Une enquête sur une fraude aux diamants vise plusieurs dirigeants de banque en Italie, rapporte Il Sole – 24 Ore. Les noms de Maurizio Zancanaro, administrateur délégué de Banca Aletti, et de Maurizio Faroni, directeur général de Banco BPM, figurent parmi les personnes faisant l’objet de l’investigation, en plus de plusieurs fonctionnaires et directeurs de filiales de banques. Cette fraude concerne la vente de diamants dans les agences bancaires. Au cours d’une audition, un directeur de filiale de Banco BPM explique : « la filiale percevait une commission d’environ 15 % de la contre-valeur acquise par le client. Cette forme d’investissement a été monnaie courante lorsque les rendements des autres étaient plutôt bas, autour de 1-2 % ». Un autre directeur de filiale, d’UniCredit, indique qu’avec l’investissement dans les diamants, la banque avait un rendement de 18 %, bien plus important par rapport aux autres produits comme les obligations bancaires italiennes et étrangères.
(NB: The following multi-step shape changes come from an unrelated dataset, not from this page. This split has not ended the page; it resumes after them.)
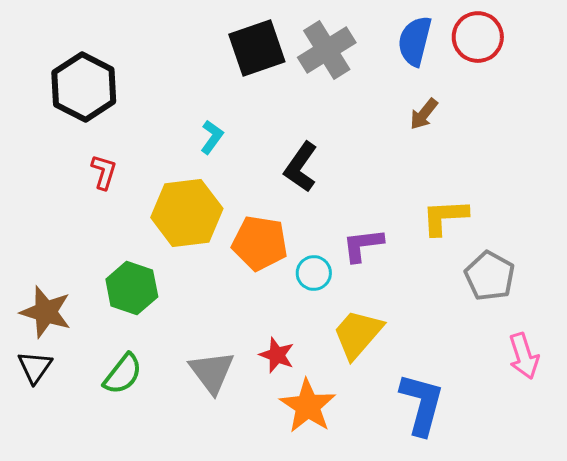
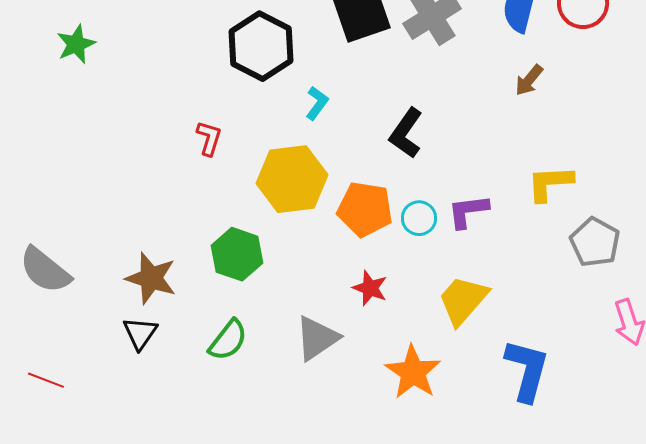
black hexagon: (84, 87) -> (261, 46), moved
cyan circle: (314, 273) -> (419, 218), moved
red star: (277, 355) -> (370, 288), moved
gray triangle: (212, 372) -> (317, 338), turned 33

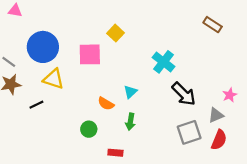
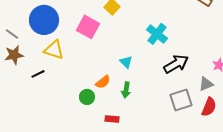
pink square: (90, 54) -> (88, 27), turned 30
cyan triangle: (130, 92) -> (126, 62), turned -32
black arrow: (184, 94) -> (176, 64), turned -75
orange semicircle: (106, 104) -> (103, 82), moved, turned -70

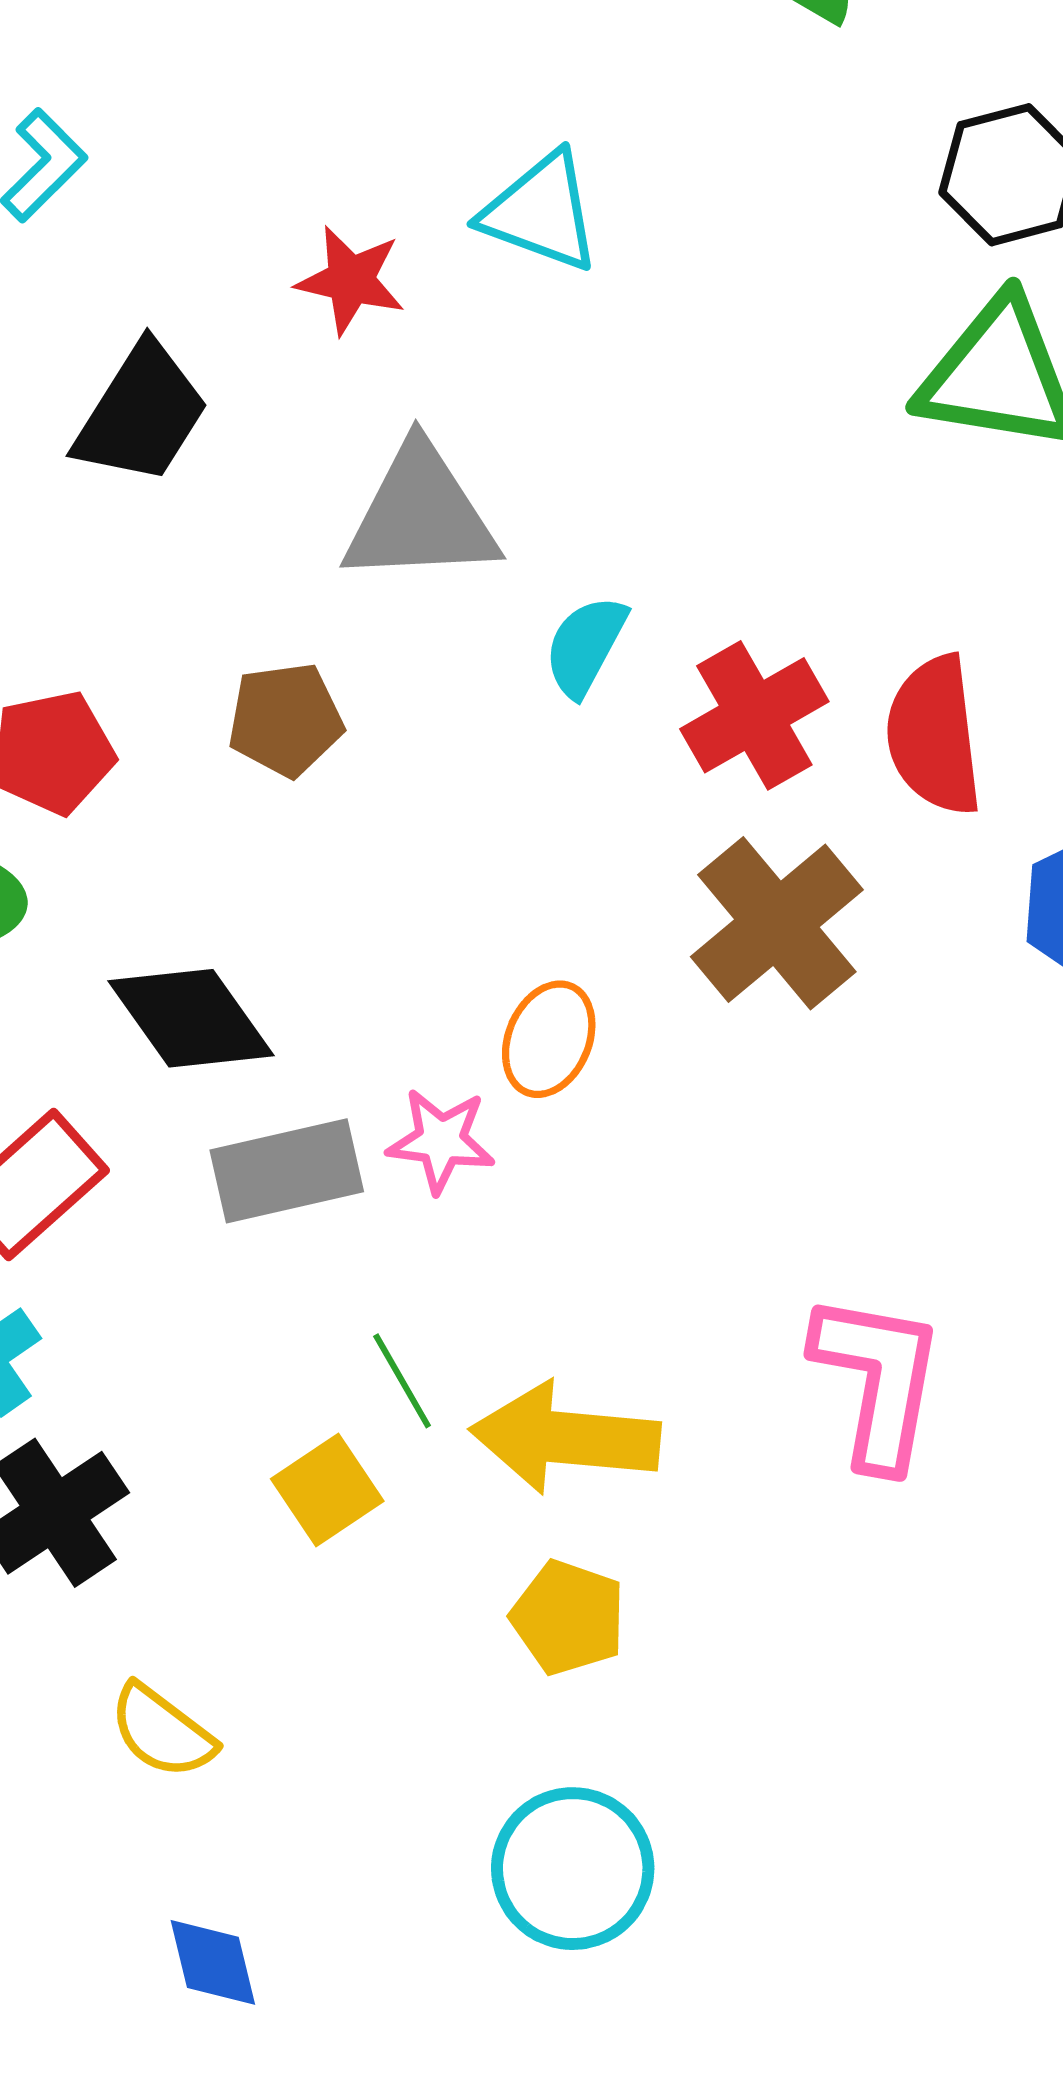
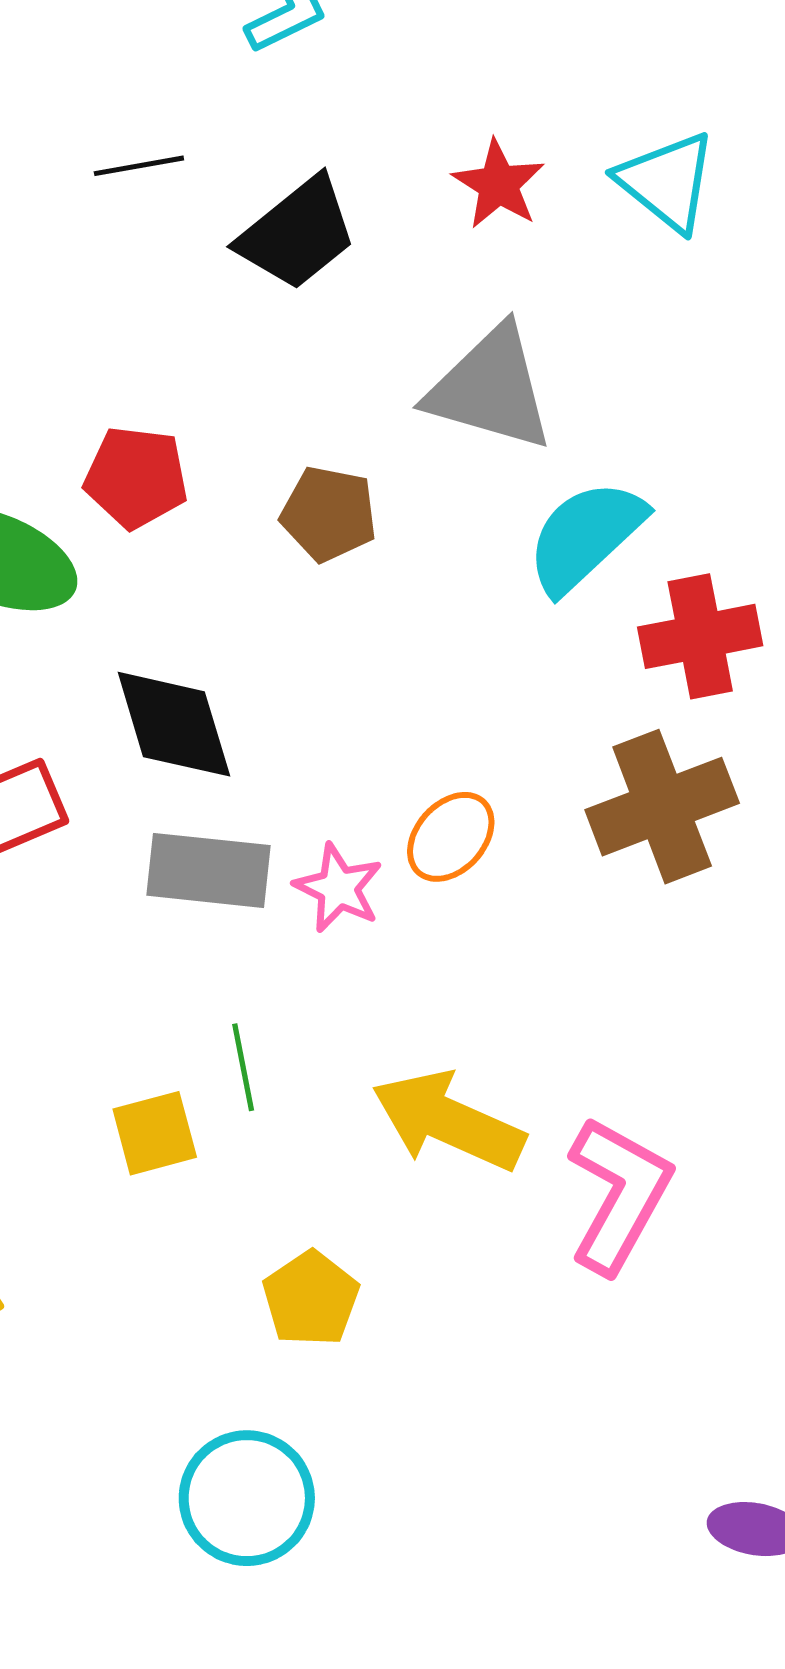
cyan semicircle: (585, 646) -> (585, 536), size x1.5
yellow arrow: (565, 1438) -> (448, 1121), moved

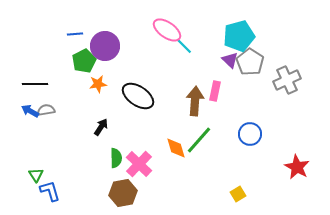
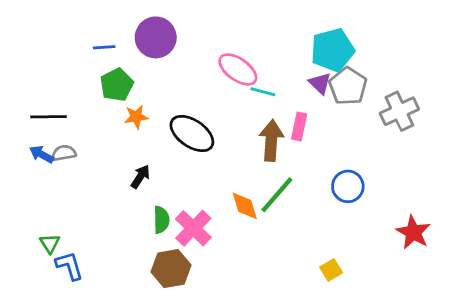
pink ellipse: (167, 30) -> (238, 69), moved
purple circle: (105, 46) -> (156, 37), moved
cyan line: (184, 46) -> (263, 92), moved, turned -30

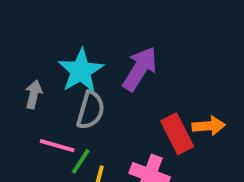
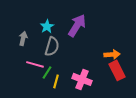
cyan star: (81, 71) -> (47, 26), size x0.6
red rectangle: (177, 134) -> (117, 70), moved

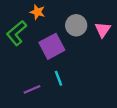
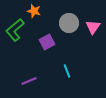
purple square: (52, 46) -> (47, 42), size x0.7
cyan line: (58, 78) -> (67, 71), moved

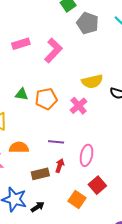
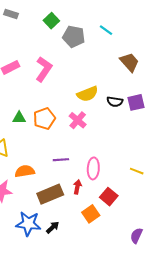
red arrow: (60, 166) -> (77, 187), moved
brown rectangle: (40, 174) -> (50, 194), size x1.4
orange square: (77, 199) -> (91, 214), turned 30

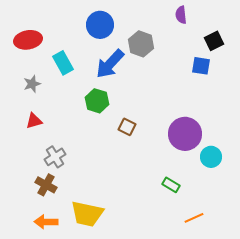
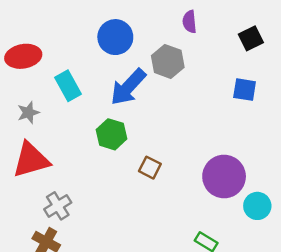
purple semicircle: (181, 15) -> (190, 22), moved
black square: (214, 41) -> (251, 38), moved
red triangle: (34, 121) -> (31, 160), size x1.8

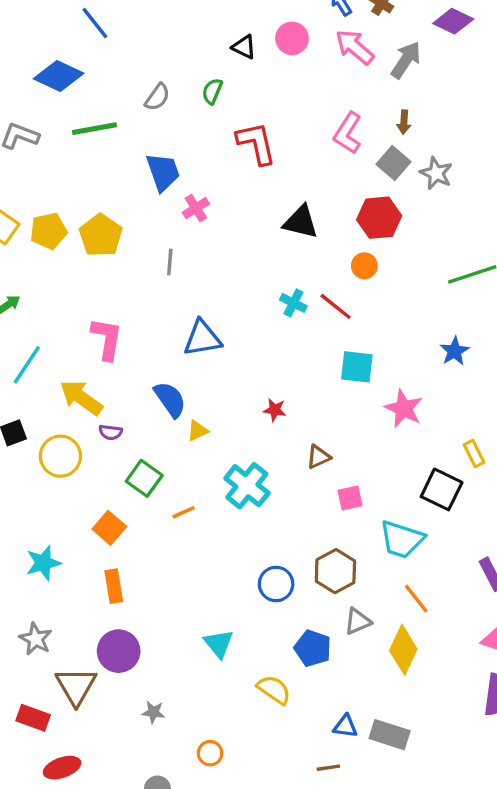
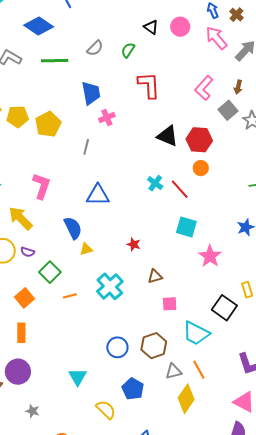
red hexagon: (379, 218) -> (199, 140), moved
purple semicircle: (111, 432) -> (28, 252), moved
gray triangle: (358, 621) -> (174, 371), moved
Le parquet de Milan enquête
sur BancoBPM, Intesa Sanpaolo, UniCredit, Monte Dei Paschi, et sur deux courtiers en diamants.


SUISSE
Tim Haywood conteste son licenciement
Financial Times (FT), 22/02/19

GAM a annoncé avoir licencié Tim Haywood pour « faute grave » à l’occasion de la publication de ses résultats. Dans un e-mail au Financial Times, l’ancien gérant star se défend, estimant avoir été traité injustement. « On fait de moi le bouc émissaire dans cette histoire et j’ai l’intention de faire appel de cette décision qui a été jugée d’avance depuis l’annonce de ma suspension », écrit Tim Haywood. « Je conteste la plupart des résultats, tout en notant que la majorité des allégations ont été abandonnées. La procédure relative aux ressources humaines dans son ensemble a été injuste dans son application, n’a pas su résoudre les conflits d’intérêts, a laissé des erreurs non corrigées dans mon évaluation et est discriminatoire par nature ». Le licenciement de Tim Haywood est intervenu après une enquête interne sur sa conduite lancée en novembre 2017. Selon des sources proches du dossier, l’enquête a suivi des inquiétudes concernant certains des investissements obligataires effectués par le gérant, qui supervisait les fonds absolute return bond funds (ARBF).